If #A=[(-1,2), (3,1)]#, how do you find F(A) where #f(x)=x^2-2x+3#?

2 Answers
Mar 7, 2017

#2 [(6 , -2),(-3 , 4)]#

See below.

Explanation:

Write it as:

#f(A)=[(-1,2), (3,1)]cdot[(-1,2), (3,1)] - 2[(-1,2), (3,1)] + 3 I#

Where #I# is the identity matrix: #[(1,0), (0,1)]#

And then process the algebra.

If you need an answer check, I get:

#f(A) = 2 [(6 , -2),(-3 , 4)]#

Mar 8, 2017

#f(A) = A^2-2A+3I = ((12,-4),(-6,8))#

Explanation:

Given:

#A = ((-1, 2),(3, 1))#

Then:

#A^2 = ((-1, 2),(3, 1))((-1, 2),(3, 1)) = ((7, 0),(0, 7)) = 7I#

So:

#A^2-2A+3I = 7I-2A+3I#

#color(white)(A^2-2A+3I) = 10I-2A#

#color(white)(A^2-2A+3I) = ((10,0),(0,10))-((-2,4),(6,2))#

#color(white)(A^2-2A+3I) = ((12,-4),(-6,8))#

#color(white)()#
Footnote

Note that #A# is a "square root of #7#". That is, it is a root of the polynomial:

#x^2-7 = 0#

As a result, we find that the set of matrices of the form #pI+qA# where #p# and #q# are rational is a field under matrix addition and multiplication.
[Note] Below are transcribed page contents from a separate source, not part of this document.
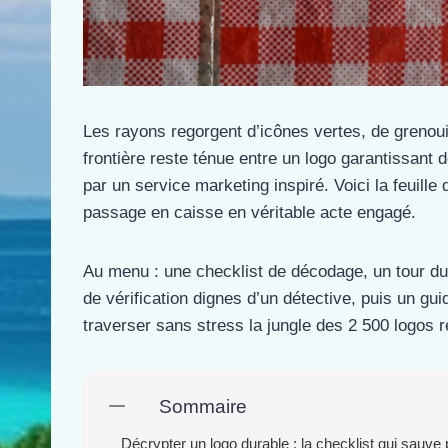
Les rayons regorgent d’icônes vertes, de grenouil
frontière reste ténue entre un logo garantissant 
par un service marketing inspiré. Voici la feuill
passage en caisse en véritable acte engagé.
Au menu : une checklist de décodage, un tour du
de vérification dignes d’un détective, puis un gui
traverser sans stress la jungle des 2 500 logos r
Sommaire
Décrypter un logo durable : la checklist qui sauve p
This field is essentially the same as (i.e. isomorphic to) the set of numbers of the form #p+qsqrt(7)# for rational multipliers #p, q#.

Note that this matrix #A# is not the only possible way to represent #sqrt(7)# with a rational matrix. For example, you could use #((0, 7),(1, 0))#.